The ignition is a switch that lets electric current into the starter motor. This has a small gear mounted on one end that engages with gear teeth on the outside of the flywheel, so the starter gets the flywheel turning.
The flywheel is bolted to the end of the crankshaft, which runs the length of the engine. To understand the function of the crankshaft, picture a door handle. Pushing down at the end makes the handle rotate. If there wasn't a stop, it would be possible to push the handle around in a full circle. Well, a crankshaft is like a series of door handles joined together in pairs. This produces a series of levers, or "cranks," that can be pushed down to rotate the shaft.
So what pushes down on the crank?
That's the job of the pistons. The pistons slide up and down in cylinders and are joined to the cranks by connecting rods. Above the piston is a space called the combustion chamber. This is where a mixture of gas and air is burnt. "Burnt" implies that it happens gradually, but the actual combustion process is more like an explosion, and as the mixture explodes it expands rapidly. This creates a force that pushes the piston down and turns the crankshaft.
This draws the piston down, but when the crank gets to the six o'clock position, it changes direction and starts to rise up in the cylinder again. However, the combustion chamber is full of burnt gases resulting from the explosion. These need to be pushed out to make room for the next charge of gas and air.
At this point a valve opens at the top of the combustion chamber. As the piston rises, it pushes the burnt gases out of the chamber, and they flow into the exhaust. Then, as the piston reaches the top of its stroke, the exhaust valve closes, and an inlet valve opens to let in the next charge.

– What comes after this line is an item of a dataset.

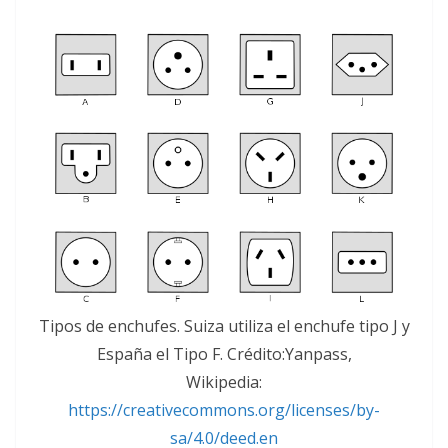
Tipos de enchufes. Suiza utiliza el enchufe tipo J y
España el Tipo F. Crédito:Yanpass,
Wikipedia:
https://creativecommons.org/licenses/by-
sa/4.0/deed.en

Now the piston begins to descend, and this creates a suction that pulls in the mixture of gas and air. At the bottom of the stroke, the inlet valve closes, and as the piston rises up once more it starts to squeeze the mixture into an ever smaller volume. This compression continues until, when the piston is at the top of its stroke, a spark is created. This ignites the mixture, creating the explosion that pushes the piston back down, and the cycle is complete.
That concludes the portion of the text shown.